Exercise aim
I'd like the entries reproduced exactly, with all pictures omitted.

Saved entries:
++++++++
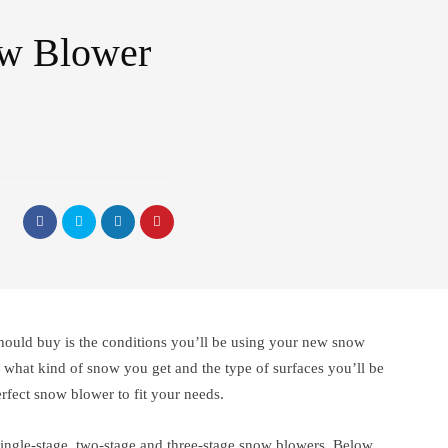
ow Blower
hould buy is the conditions you’ll be using your new snow
what kind of snow you get and the type of surfaces you’ll be
perfect snow blower to fit your needs.
single-stage, two-stage and three-stage snow blowers. Below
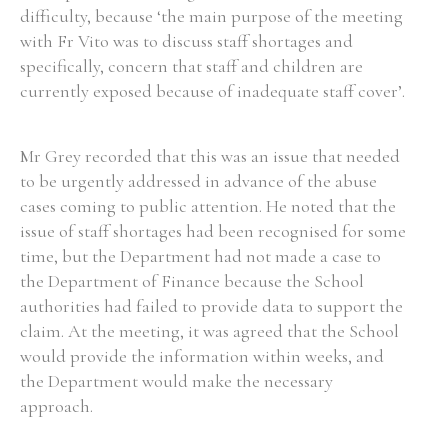
difficulty, because ‘the main purpose of the meeting
with Fr Vito was to discuss staff shortages and
specifically, concern that staff and children are
currently exposed because of inadequate staff cover’.
Search the Ryan Report
Enter a keyword
Mr Grey recorded that this was an issue that needed
to be urgently addressed in advance of the abuse
cases coming to public attention. He noted that the
issue of staff shortages had been recognised for some
time, but the Department had not made a case to
Refine your search
the Department of Finance because the School
Filter by theme
authorities had failed to provide data to support the
claim. At the meeting, it was agreed that the School
would provide the information within weeks, and
Filter by role
the Department would make the necessary
approach.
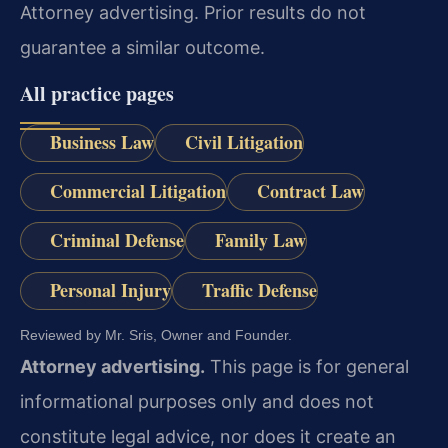
Attorney advertising. Prior results do not
guarantee a similar outcome.
All practice pages
Business Law
Civil Litigation
Commercial Litigation
Contract Law
Criminal Defense
Family Law
Personal Injury
Traffic Defense
Reviewed by Mr. Sris, Owner and Founder.
Attorney advertising.
This page is for general
informational purposes only and does not
constitute legal advice, nor does it create an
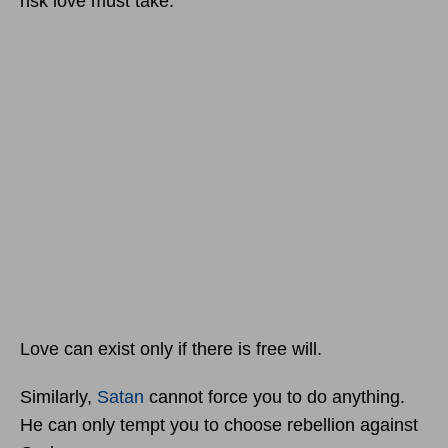
risk love must take.
Love can exist only if there is free will.
Similarly,
Satan
cannot force you to do anything.
He can only tempt you to choose rebellion against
++++++++
Exercise answer
ow Blower
hould buy is the conditions you’ll be using your new snow
what kind of snow you get and the type of surfaces you’ll be
perfect snow blower to fit your needs.
single-stage, two-stage and three-stage snow blowers. Below
difficulty, because ‘the main purpose of the meeting
with Fr Vito was to discuss staff shortages and
specifically, concern that staff and children are
currently exposed because of inadequate staff cover’.
Search the Ryan Report
Enter a keyword
Mr Grey recorded that this was an issue that needed
to be urgently addressed in advance of the abuse
cases coming to public attention. He noted that the
issue of staff shortages had been recognised for some
time, but the Department had not made a case to
Refine your search
the Department of Finance because the School
Filter by theme
authorities had failed to provide data to support the
claim. At the meeting, it was agreed that the School
would provide the information within weeks, and
Filter by role
the Department would make the necessary
approach.
Attorney advertising. Prior results do not
guarantee a similar outcome.
All practice pages
Business Law
Civil Litigation
Commercial Litigation
Contract Law
Criminal Defense
Family Law
Personal Injury
Traffic Defense
Reviewed by Mr. Sris, Owner and Founder.
Attorney advertising.
This page is for general
informational purposes only and does not
constitute legal advice, nor does it create an
risk love must take.
Love can exist only if there is free will.
Similarly,
Satan
cannot force you to do anything.
He can only tempt you to choose rebellion against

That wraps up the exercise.